The last part of the book centers on the twentieth century,
particularly on the hospital after its move out of London to its current
site at Monks Orchard, in Beckenham, Kent, in 1930. Ornamental gardens,
private rooms, lovely lavatories, rooms for billiards and for writing,
all characterize the aura of the new hospital as a progressive,
"modern" institution for in-patient care of the mentally ill.
The authors concentrate on the institutional history of Bethlem -- the
impact of the advent of National Health Service in 1947-49, the merger
with Maudsley Hospital to annex Bethlem to the teaching hospital and the
problematic shift from a S.H.A. (Special Health Authority) to a N.H.S.
Trust -- which is mired in the complexities of British health politics
and policies. The chapter on staff deals with the medical and nursing
personnel together, which is quite helpful in understanding the
emergence of specialty institution-based care. In contrast, the chapter
on therapeutics disappoints; much is described, but far too little is
explained with attention to a reader who is not already familiar with a
technical history of twentieth-century psychiatry. The authors state
that physicians routinely used sedatives on all patients admitted in the
early twentieth century, for example, without explaining the context for
this practice. Why did this routine become standard? And why did it
stop?
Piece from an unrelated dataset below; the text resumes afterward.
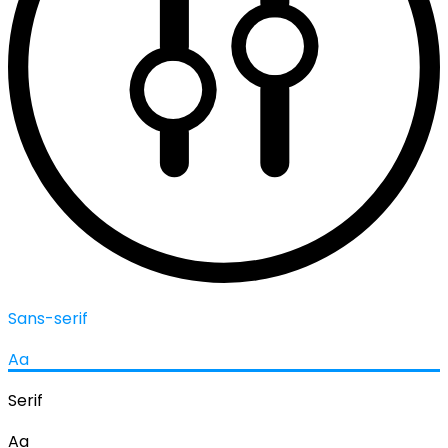
Sans-serif
Aa
Serif
Aa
Many sections of Part IV need much more thorough copy-editing, as
well. In the chapter on therapeutics, for example, when the authors
discuss treatment for General Paralysis of the Insane (caused by
syphilis) they remark that "NAB injections, a treatment for
syphilis, were given to patients with GPI" before physicians
switched to malaria treatment in 1925. The lack of definition of
"NAB injections" characterizes the tone of much of Part IV:
lots of details about what happened without enough attention to broader
significance. For example, despite the assertion in the introduction
that twentieth-century Bethlem administrators were "doing their
utmost to obliterate the unwelcome associations which the
Hospital's alter ego conjured up in the popular mind" (p. 11,
original italics), the last part of the book does not discuss
"Bedlam" at all, much less evidence about what
"Bedlam" meant -- and means -- in the popular mind.
The coherence of the work as a whole rests on the idea that there
is a continuity from the priory of the Order of Bethlehem to the Bethlem
that is now part of Maudsley hospital. The book's authors believe
that, underlying its complex history, Bethlem has a core entity that
displayed a "series of personalities" over time. For the
reader who stays with the entire volume, however, just what that core is
remains as elusive at the very end as it is in the beginning of the
text. The place moved, the buildings changed, but the name, a fund of
money, and a collection of documents remain to give an illusion of
continuity. Bethlem has this history because it has an archive and, in
the end, the volume itself is "Bethlem" far more than the
institution(s) it describes with such care.